START SUPPLIED DATA

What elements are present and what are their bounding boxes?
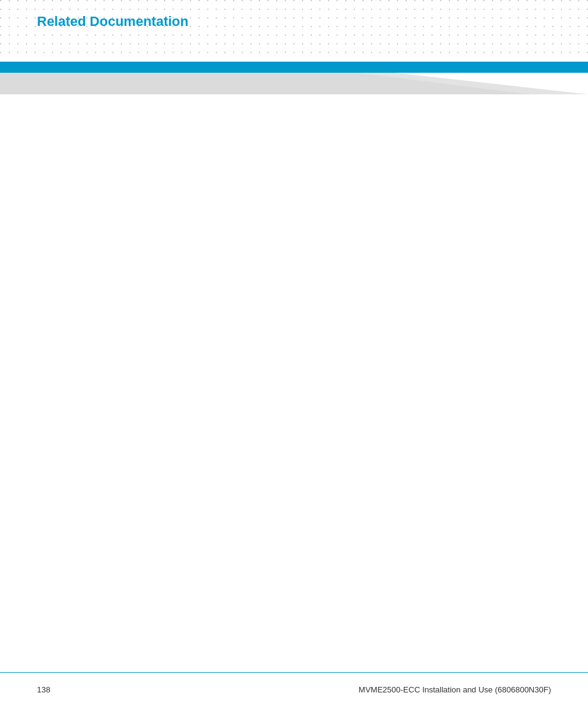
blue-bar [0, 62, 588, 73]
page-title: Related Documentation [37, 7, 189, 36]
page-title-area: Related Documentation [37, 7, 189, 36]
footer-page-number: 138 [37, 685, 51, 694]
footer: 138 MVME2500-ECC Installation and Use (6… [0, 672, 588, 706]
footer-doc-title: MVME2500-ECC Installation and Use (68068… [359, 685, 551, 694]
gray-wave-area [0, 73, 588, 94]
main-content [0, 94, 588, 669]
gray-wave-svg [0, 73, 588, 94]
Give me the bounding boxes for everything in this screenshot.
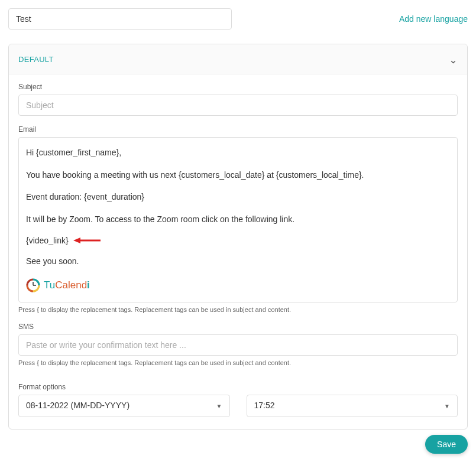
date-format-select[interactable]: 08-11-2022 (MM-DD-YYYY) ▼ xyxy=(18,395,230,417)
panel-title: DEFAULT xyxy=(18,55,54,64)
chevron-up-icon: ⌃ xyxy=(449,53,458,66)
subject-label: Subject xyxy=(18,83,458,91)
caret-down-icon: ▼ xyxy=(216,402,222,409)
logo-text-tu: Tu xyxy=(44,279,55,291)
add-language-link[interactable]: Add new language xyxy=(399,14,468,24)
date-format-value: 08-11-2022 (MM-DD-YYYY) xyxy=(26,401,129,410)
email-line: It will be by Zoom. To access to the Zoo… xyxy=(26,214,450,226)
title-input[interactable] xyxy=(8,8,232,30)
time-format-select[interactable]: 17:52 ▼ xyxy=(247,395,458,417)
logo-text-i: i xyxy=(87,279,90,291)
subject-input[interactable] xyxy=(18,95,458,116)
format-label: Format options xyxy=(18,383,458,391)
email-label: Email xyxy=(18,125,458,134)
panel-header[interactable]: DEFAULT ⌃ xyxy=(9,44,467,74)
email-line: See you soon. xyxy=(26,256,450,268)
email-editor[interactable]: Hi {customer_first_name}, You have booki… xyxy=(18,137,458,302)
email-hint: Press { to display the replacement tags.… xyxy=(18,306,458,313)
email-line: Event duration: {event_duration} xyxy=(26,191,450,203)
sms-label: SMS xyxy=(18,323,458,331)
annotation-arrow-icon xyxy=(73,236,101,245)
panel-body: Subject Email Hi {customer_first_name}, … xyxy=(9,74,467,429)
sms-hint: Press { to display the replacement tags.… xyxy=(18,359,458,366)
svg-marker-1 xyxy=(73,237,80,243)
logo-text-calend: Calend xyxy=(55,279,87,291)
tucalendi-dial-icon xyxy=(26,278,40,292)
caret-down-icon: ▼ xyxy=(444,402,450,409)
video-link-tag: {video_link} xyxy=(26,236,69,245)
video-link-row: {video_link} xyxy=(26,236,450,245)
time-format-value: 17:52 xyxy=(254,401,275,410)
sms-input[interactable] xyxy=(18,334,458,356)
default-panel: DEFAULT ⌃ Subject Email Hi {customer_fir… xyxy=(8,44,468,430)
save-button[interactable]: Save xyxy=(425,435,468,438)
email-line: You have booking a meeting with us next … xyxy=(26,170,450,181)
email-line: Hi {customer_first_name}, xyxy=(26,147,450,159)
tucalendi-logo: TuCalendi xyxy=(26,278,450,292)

END SUPPLIED DATA

REQUIREMENT -
Output each record verbatim and leave out its pictures.

ANSWER TO THIS EXERCISE -
What elements are present and what are their bounding boxes?
blue-bar [0, 62, 588, 73]
page-title: Related Documentation [37, 7, 189, 36]
page-title-area: Related Documentation [37, 7, 189, 36]
footer-page-number: 138 [37, 685, 51, 694]
footer: 138 MVME2500-ECC Installation and Use (6… [0, 672, 588, 706]
footer-doc-title: MVME2500-ECC Installation and Use (68068… [359, 685, 551, 694]
gray-wave-area [0, 73, 588, 94]
main-content [0, 94, 588, 669]
gray-wave-svg [0, 73, 588, 94]
Give me the bounding boxes for everything in this screenshot.
date-format-select[interactable]: 08-11-2022 (MM-DD-YYYY) ▼ xyxy=(18,395,230,417)
panel-title: DEFAULT xyxy=(18,55,54,64)
chevron-up-icon: ⌃ xyxy=(449,53,458,66)
subject-label: Subject xyxy=(18,83,458,91)
caret-down-icon: ▼ xyxy=(216,402,222,409)
logo-text-tu: Tu xyxy=(44,279,55,291)
add-language-link[interactable]: Add new language xyxy=(399,14,468,24)
date-format-value: 08-11-2022 (MM-DD-YYYY) xyxy=(26,401,129,410)
email-line: It will be by Zoom. To access to the Zoo… xyxy=(26,214,450,226)
title-input[interactable] xyxy=(8,8,232,30)
time-format-select[interactable]: 17:52 ▼ xyxy=(247,395,458,417)
logo-text-i: i xyxy=(87,279,90,291)
subject-input[interactable] xyxy=(18,95,458,116)
format-label: Format options xyxy=(18,383,458,391)
email-label: Email xyxy=(18,125,458,134)
panel-header[interactable]: DEFAULT ⌃ xyxy=(9,44,467,74)
email-line: See you soon. xyxy=(26,256,450,268)
email-editor[interactable]: Hi {customer_first_name}, You have booki… xyxy=(18,137,458,302)
email-hint: Press { to display the replacement tags.… xyxy=(18,306,458,313)
email-line: Event duration: {event_duration} xyxy=(26,191,450,203)
sms-label: SMS xyxy=(18,323,458,331)
annotation-arrow-icon xyxy=(73,236,101,245)
panel-body: Subject Email Hi {customer_first_name}, … xyxy=(9,74,467,429)
sms-hint: Press { to display the replacement tags.… xyxy=(18,359,458,366)
svg-marker-1 xyxy=(73,237,80,243)
logo-text-calend: Calend xyxy=(55,279,87,291)
tucalendi-dial-icon xyxy=(26,278,40,292)
caret-down-icon: ▼ xyxy=(444,402,450,409)
video-link-tag: {video_link} xyxy=(26,236,69,245)
video-link-row: {video_link} xyxy=(26,236,450,245)
time-format-value: 17:52 xyxy=(254,401,275,410)
sms-input[interactable] xyxy=(18,334,458,356)
default-panel: DEFAULT ⌃ Subject Email Hi {customer_fir… xyxy=(8,44,468,430)
save-button[interactable]: Save xyxy=(425,435,468,438)
email-line: You have booking a meeting with us next … xyxy=(26,170,450,181)
email-line: Hi {customer_first_name}, xyxy=(26,147,450,159)
tucalendi-logo: TuCalendi xyxy=(26,278,450,292)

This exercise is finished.